As you can see, the async
feature, much like LINQ, depends on specific classes and methods being present in the BCL (or any other library) while leaving most of the “magic” to the compiler. Microsoft provides a NuGet package called Microsoft.Bcl.Async that backports the Async-related BCL classes introduced in the .NET Framework 4.5 to the .NET Framework 4.0. This is similar to the LinqBridge
library we talked about in the previous post.
We started developing Zero Install for Windows in 2010, 2 years before .NET Framework 4.5 was released in 2012. This led us to implement our own system for managing asynchronous tasks based on classic threads rather than callbacks. We extracted this functionality from Zero Install to a shared utils library called NanoByte.Common.
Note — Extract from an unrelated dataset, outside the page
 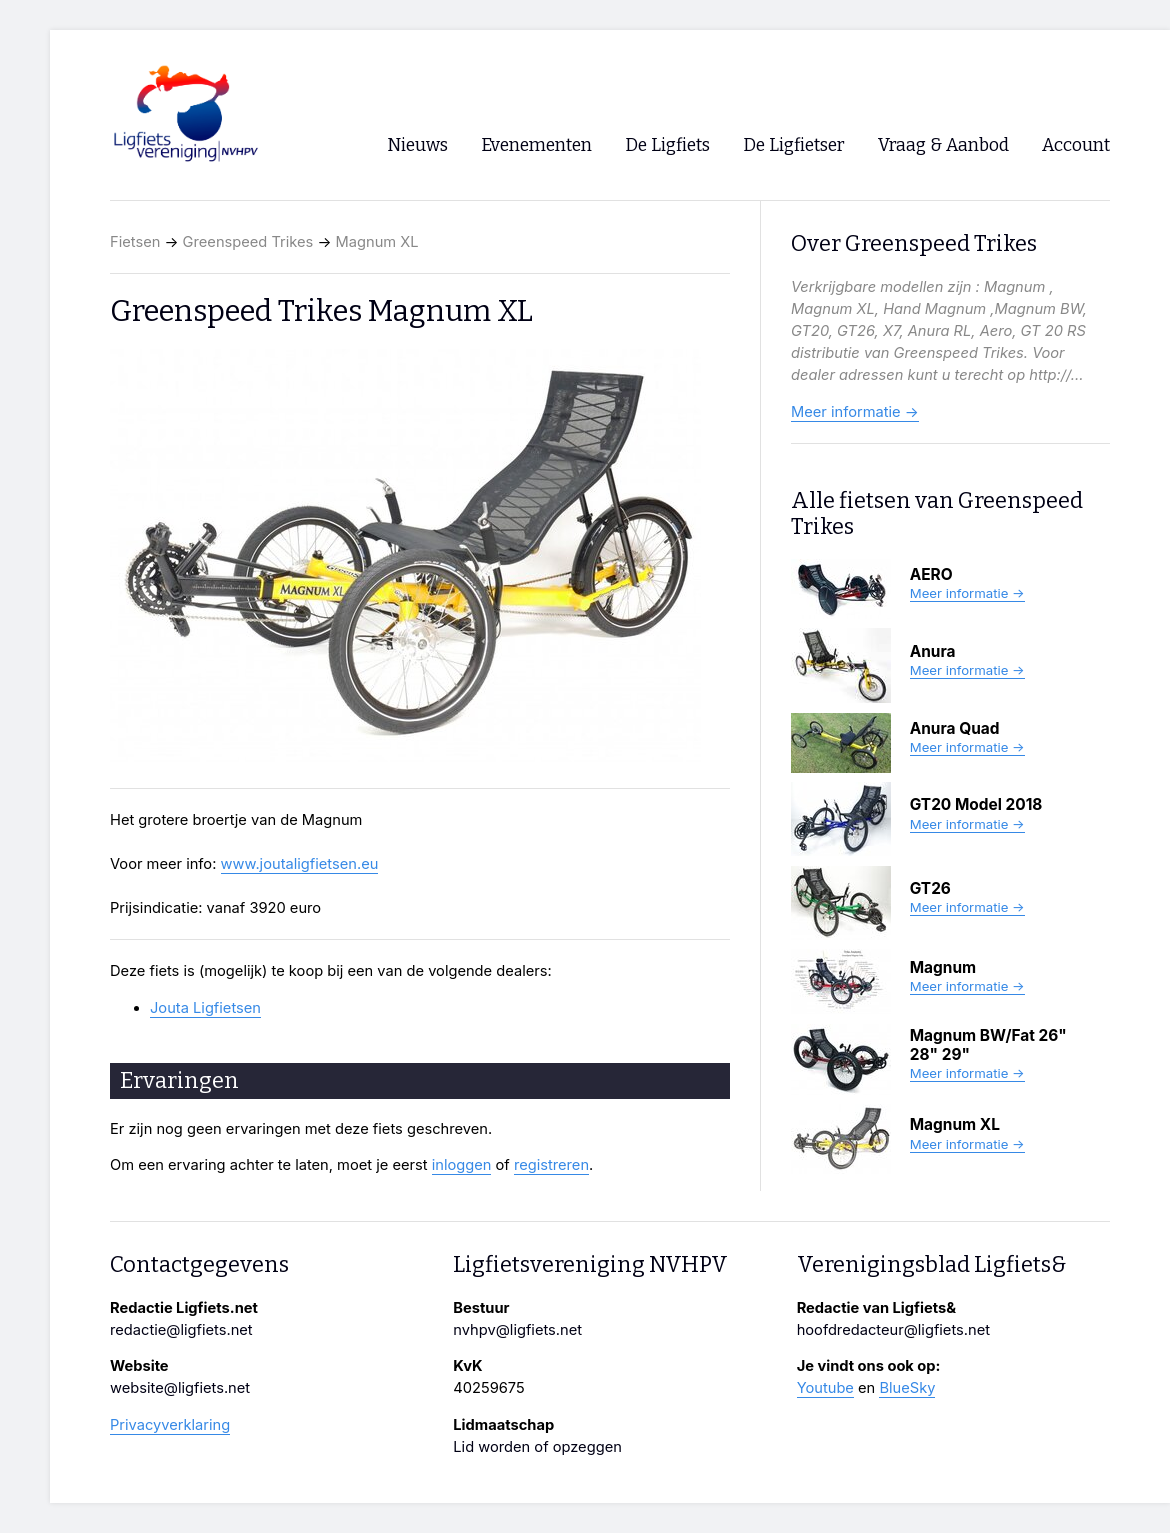 What do you see at coordinates (180, 1388) in the screenshot?
I see `website@ligfiets.net` at bounding box center [180, 1388].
We’ll talk about this in more detail in a future post.
After the release of the .NET Framework 4.5, we refactored the cancellation- and progress-related classes of our task code (not the actual task execution though) to match the signatures of the equivalent .NET classes as closely as possible. Unfortunately, we could not simply use the backported classes from the NuGet package mentioned above. Unlike their Microsoft-provided equivalents our classes are serializable, making them compatible with .NET Remoting. While this feature is considered legacy and has been mostly superseded by WCF, it is still very useful for IPC between applications and services running on the same machine. In Zero Install, we use it for communicating with the Store Service. For easier interoperability, we added extension methods and implicit type casts that convert between our custom classes and their .NET Framework counterparts when NanoByte.Common
is compiled for .NET 4.5 or later.
In the next part, we’ll look at library versioning in .NET, before talking about targeting multiple .NET Framework versions in the last part.